Если бы это был мономаньяк, безусловно убежденный в правомерности своего поведения (в эротической или какой-либо иной области, например, в распоряжении жизнью других, как Раскольников), то – независимо от того, надстраивает ли он над своими поступками мотивацию «высшего порядка», как герой Достоевского, или же действует из эгоизма, лишенного подобных «оправданий», как Гумберт, – он представлял бы собой пример чистой moral insanity [124] . Вместо духовной, художественной, писательской проблемы мы имели бы дело всего лишь с проблемой клинической, как и в случае извращенца-идиота, только на более высоком уровне интеллектуальных способностей.
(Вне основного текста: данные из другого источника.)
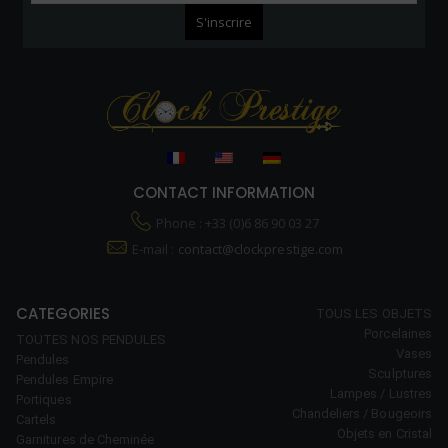
CONTACT INFORMATION
Phone : +33 (0)6 86 90 03 27
E-mail :
contact@clockprestige.com
CATEGORIES
TOUS LES OBJETS
Porcelaines
TOUTES NOS PENDULES
Vases
Pendules
Sculptures
Pendules Empire
Lampes / Lustres
Portiques
Chandeliers / Bougeoirs
Cartels
Objets en Cristal
Garnitures de Cheminée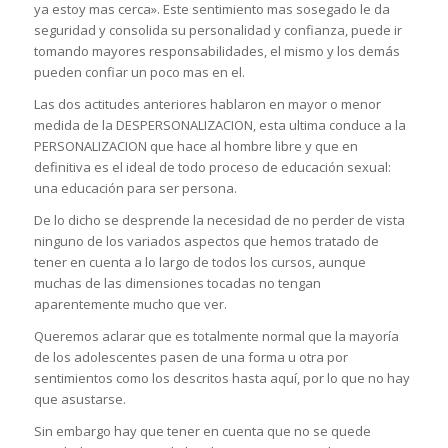
ya estoy mas cerca». Este sentimiento mas sosegado le da
seguridad y consolida su personalidad y confianza, puede ir
tomando mayores responsabilidades, el mismo y los demás
pueden confiar un poco mas en el.
Las dos actitudes anteriores hablaron en mayor o menor
medida de la DESPERSONALIZACION, esta ultima conduce a la
PERSONALIZACION que hace al hombre libre y que en
definitiva es el ideal de todo proceso de educación sexual:
una educación para ser persona.
De lo dicho se desprende la necesidad de no perder de vista
ninguno de los variados aspectos que hemos tratado de
tener en cuenta a lo largo de todos los cursos, aunque
muchas de las dimensiones tocadas no tengan
aparentemente mucho que ver.
Queremos aclarar que es totalmente normal que la mayoría
de los adolescentes pasen de una forma u otra por
sentimientos como los descritos hasta aquí, por lo que no hay
que asustarse.
Sin embargo hay que tener en cuenta que no se quede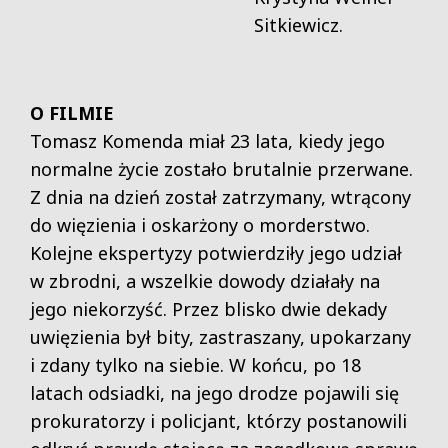
Sitkiewicz.
O FILMIE
Tomasz Komenda miał 23 lata, kiedy jego
normalne życie zostało brutalnie przerwane.
Z dnia na dzień został zatrzymany, wtrącony
do więzienia i oskarżony o morderstwo.
Kolejne ekspertyzy potwierdziły jego udział
w zbrodni, a wszelkie dowody działały na
jego niekorzyść. Przez blisko dwie dekady
uwięzienia był bity, zastraszany, upokarzany
i zdany tylko na siebie. W końcu, po 18
latach odsiadki, na jego drodze pojawili się
prokuratorzy i policjant, którzy postanowili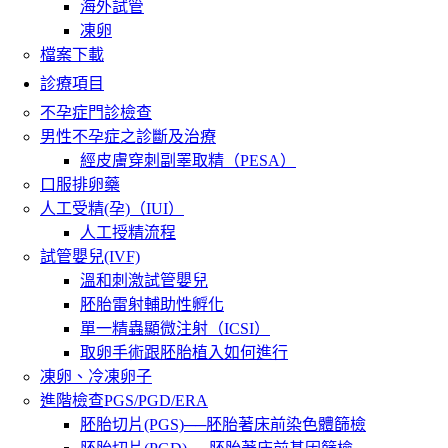
海外試管
凍卵
檔案下載
診療項目
不孕症門診檢查
男性不孕症之診斷及治療
經皮膚穿刺副睪取精（PESA）
口服排卵藥
人工受精(孕)（IUI）
人工授精流程
試管嬰兒(IVF)
溫和刺激試管嬰兒
胚胎雷射輔助性孵化
單一精蟲顯微注射（ICSI）
取卵手術跟胚胎植入如何進行
凍卵、冷凍卵子
進階檢查PGS/PGD/ERA
胚胎切片(PGS)──胚胎著床前染色體篩檢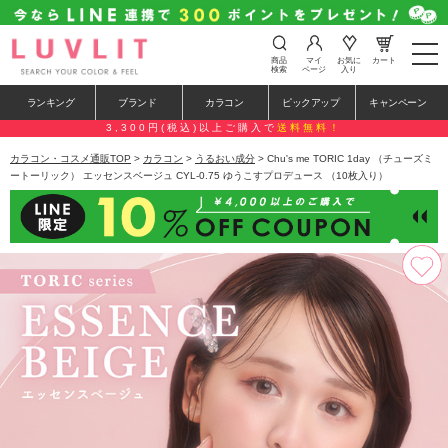
t
商品
マイ
お気に
カート
o
検索
ページ
入り
g
g
ランキング
ブランド
カラコン
ピックアップ
キャンペーン
l
e
3,300円(税込)以上ご購入で
送料無料！
n
a
カラコン・コスメ通販TOP
>
カラコン
>
うるおい成分
> Chu's me TORIC 1day （チューズミ
v
ートーリック） エッセンスベージュ CYL-0.75 ゆうこすプロデュース （10枚入り）
i
g
a
t
i
o
n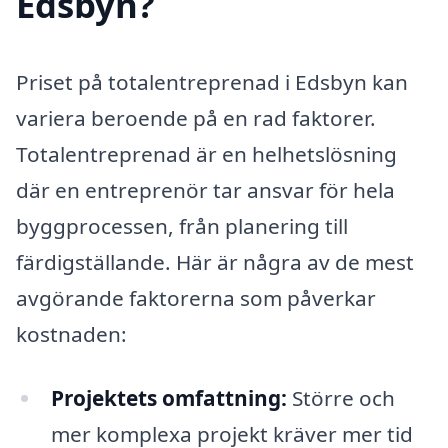
Edsbyn?
Priset på totalentreprenad i Edsbyn kan
variera beroende på en rad faktorer.
Totalentreprenad är en helhetslösning
där en entreprenör tar ansvar för hela
byggprocessen, från planering till
färdigställande. Här är några av de mest
avgörande faktorerna som påverkar
kostnaden:
Projektets omfattning:
Större och
mer komplexa projekt kräver mer tid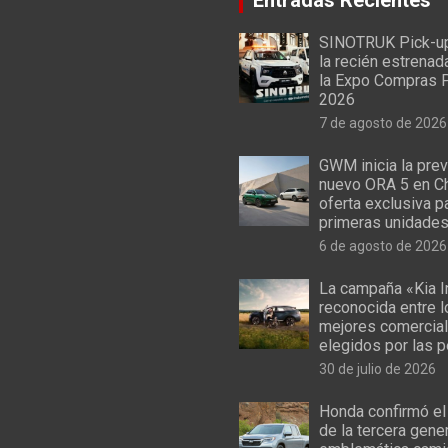
SINOTRUK Pick-u
la recién estrenad
la Expo Compras 
2026
7 de agosto de 2026
GWM inicia la prev
nuevo ORA 5 en Ch
oferta exclusiva p
primeras unidade
6 de agosto de 2026
La campaña «Kia I
reconocida entre 
mejores comercial
elegidos por las 
30 de julio de 2026
Honda confirmó el
de la tercera gene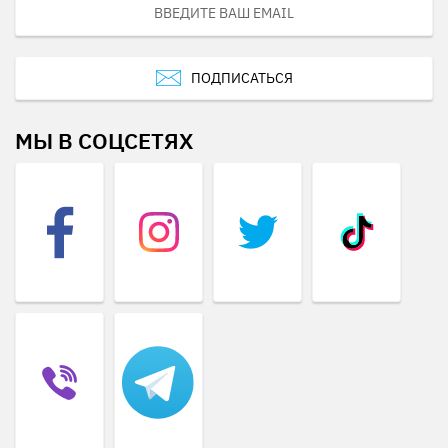
ПОДПИСАТЬСЯ
МЫ В СОЦСЕТЯХ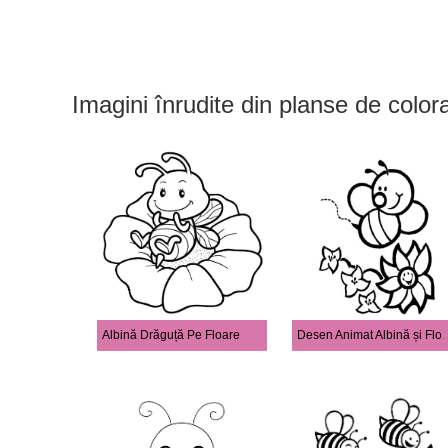
Imagini înrudite din planse de color
Albină Drăguță Pe Floare
Desen Animat A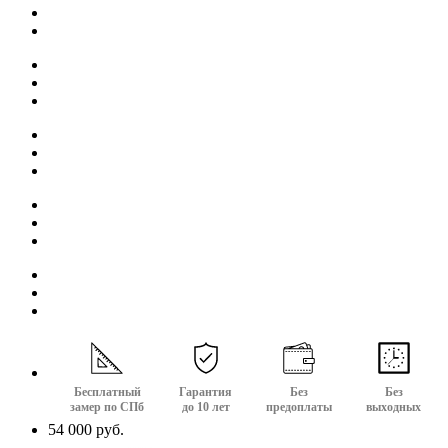
Бесплатный
Гарантия
Без
Без
замер по СПб
до 10 лет
предоплаты
выходных
54 000 руб.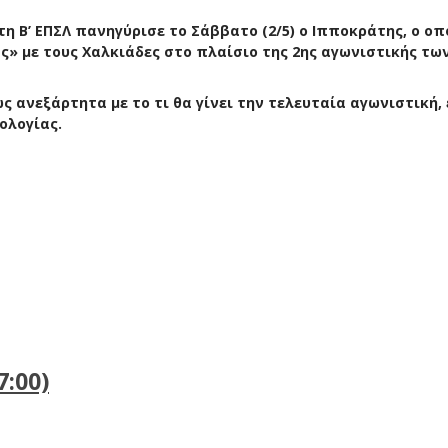
η Β’ ΕΠΣΛ πανηγύρισε το Σάββατο (2/5) ο Ιπποκράτης, ο οπ
ς» με τους Χαλκιάδες στο πλαίσιο της 2ης αγωνιστικής των
 ανεξάρτητα με το τι θα γίνει την τελευταία αγωνιστική, 
ολογίας.
7:00)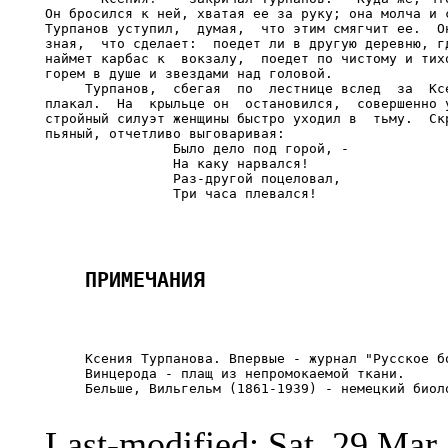
Он бросился к ней, хватая ее за руку; она молча и с
Турпанов уступил,  думая,  что этим смягчит ее.  Он
зная,  что сделает:  поедет ли в другую деревню, гд
наймет карбас к  вокзалу,  поедет по чистому и тихо
горем в душе и звездами над головой.

     Турпанов,  сбегая  по  лестнице вслед  за  Ксе
плакал.  На  крыльце он  остановился,  совершенно у
стройный силуэт женщины быстро уходил в  тьму.  Скр
пьяный, отчетливо выговаривая:

                Было дело под горой, -

                На каку нарвался!

                Раз-другой поцеловал,

     Ксения Турпанова. Впервые - журнал "Русское бо
     Винцерода - плащ из непромокаемой ткани.

     Бельше, Вильгельм (1861-1939) - немецкий биоло
Last-modified: Sat, 29 Ma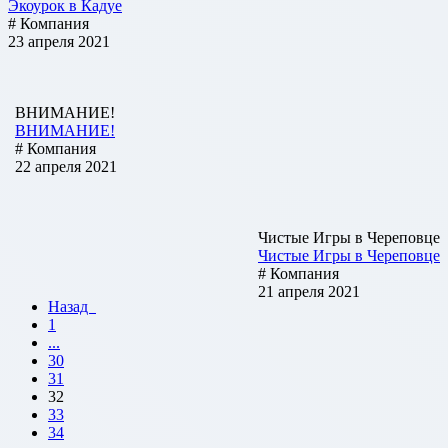
Экоурок в Кадуе
# Компания
23 апреля 2021
ВНИМАНИЕ!
ВНИМАНИЕ!
# Компания
22 апреля 2021
Чистые Игры в Череповце
Чистые Игры в Череповце
# Компания
21 апреля 2021
Назад
1
...
30
31
32
33
34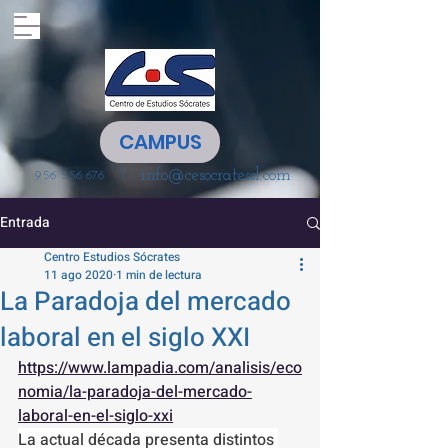
CAMPUS
info@cesocratessl.com
|
956 556 676
Entrada
Centro Estudios Sócrates
11 ago 2020
1 min de lectura
La Paradoja del mercado
laboral en el siglo XXI
https://www.lampadia.com/analisis/eco
nomia/la-paradoja-del-mercado-
laboral-en-el-siglo-xxi
La actual década presenta distintos 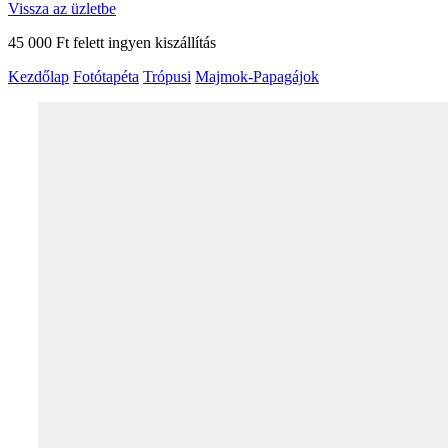
Vissza az üzletbe
45 000 Ft felett ingyen kiszállítás
Kezdőlap
Fotótapéta
Trópusi
Majmok-Papagájok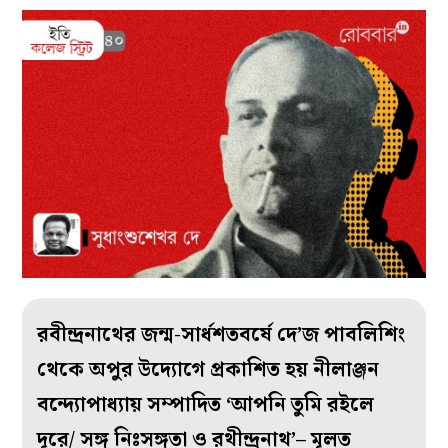
রবীন্দ্রনাথের জন্ম-সার্ধশতবর্ষে দে’জ পাবলিশিং
থেকে অপুর উদ্যোগে প্রকাশিত হয় নীলাঞ্জন
বন্দ্যোপাধ্যায় সম্পাদিত ‘আপনি তুমি রইলে
দূরে/ সঙ্গ নিঃসঙ্গতা ও রথীন্দ্রনাথ’– মূলত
Но дело в том, что граница между дозволенным и недозволенным, преступлением и добродетелью, чистотой и грехом, раем и преисподней проходит внутри человека; и решающим авторитетом, главным своим противником становится нередко он сам – в гораздо большей степени, нежели общество, подстерегающее его аморальный поступок, чтобы покарать за него. Извечная дилемма греховной природы человека, вопрос об условной (и преодолимой для незаурядной личности) или же надисторически неизменной границе запретов, вопрос, который смутно тревожил, пожалуй, уже неандертальца, в случае такого извращения выступает особенно резко, возводится в квадрат; и мы постепенно осознаем, что «извращенец» – просто увеличительное стекло, и не об исследовании перверсии идет речь, но о выборе художественных средств, которые позволили бы в конечном счете по-новому (а это в литературе труднее всего!) подойти к вопросам секса и любви.
124
нравственной болезни (англ.).
Но почему же по-новому, коль скоро проблема стара как мир? Дело в том, что казус «Гумберт – Лолита» особым образом вводит нас в эротическую проблематику: писатель, не умалчивая ни о чем существенном, показывает, что вульгарное описание сексуальной техники совершенно излишне при погружении в то ядро тьмы, окруженное заревом сжигающей самое себя ненасытности, каким становится любовь, перерастающая встроенный в человека природный механизм сохранения вида. Мы можем соприкоснуться с любовью, лишенной поводов и уздечек, которыми позаботилась снабдить нас цивилизация, любовью, настолько далекой от освященных норм, что перед нею пасует наш инстинкт классификации, стремление к однозначным определениям. В многолюдном центре современной страны сливаются, словно бы в абсолютно пустом пространстве, герметически замкнутом извне, высокая и омерзительная нежность обоих любовников, жестокость, трагическая и беспомощная, наконец, комизм преступления, и благодаря такому смешению, такому синтезу, интенсивность сопереживания оказывается сильнее, чем стремление выяснить, кто был палачом, и кто жертвой. Разумеется, в остывшем воспоминании, в глазах любого судьи, наконец, в свете всех наших понятий о добре и зле нет места подобным сомнениям; но, читая последние строки книги, мы не в силах вынести приговор – не потому, что он невозможен, а потому, что ощущаем его ненужность; это чувство, с которым мы закрываем книгу, и есть для меня единственное убедительное доказательство писательского успеха.